Exercise directions: For the data below, give again exactly the lines from the one containing "Aff. papasquiarensis" through the one containing "Durangicola", both ends included, and no others.

Data extracts:
--*--

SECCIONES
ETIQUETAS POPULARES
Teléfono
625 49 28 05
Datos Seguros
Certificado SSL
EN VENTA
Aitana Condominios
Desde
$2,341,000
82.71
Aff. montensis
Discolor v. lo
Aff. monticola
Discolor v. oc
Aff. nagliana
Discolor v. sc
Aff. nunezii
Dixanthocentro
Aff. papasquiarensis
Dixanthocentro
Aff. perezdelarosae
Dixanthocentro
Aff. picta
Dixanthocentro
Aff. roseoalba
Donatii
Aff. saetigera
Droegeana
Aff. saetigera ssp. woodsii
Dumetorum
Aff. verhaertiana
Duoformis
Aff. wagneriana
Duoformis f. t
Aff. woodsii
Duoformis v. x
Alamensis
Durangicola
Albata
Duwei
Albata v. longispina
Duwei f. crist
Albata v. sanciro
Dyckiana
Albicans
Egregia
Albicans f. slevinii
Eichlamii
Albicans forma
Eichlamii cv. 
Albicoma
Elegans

--*--

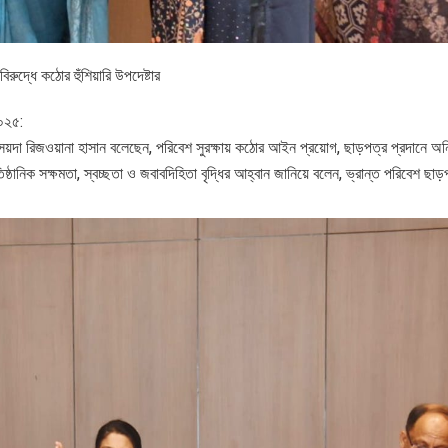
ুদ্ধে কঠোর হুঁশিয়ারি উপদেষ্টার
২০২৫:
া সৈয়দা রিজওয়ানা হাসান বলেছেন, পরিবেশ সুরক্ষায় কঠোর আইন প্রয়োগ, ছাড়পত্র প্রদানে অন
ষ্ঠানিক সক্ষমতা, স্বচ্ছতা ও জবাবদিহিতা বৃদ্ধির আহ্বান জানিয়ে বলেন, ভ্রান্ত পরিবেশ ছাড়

--*--

Answer to the exercise:
Aff. papasquiarensis
Dixanthocentro
Aff. perezdelarosae
Dixanthocentro
Aff. picta
Dixanthocentro
Aff. roseoalba
Donatii
Aff. saetigera
Droegeana
Aff. saetigera ssp. woodsii
Dumetorum
Aff. verhaertiana
Duoformis
Aff. wagneriana
Duoformis f. t
Aff. woodsii
Duoformis v. x
Alamensis
Durangicola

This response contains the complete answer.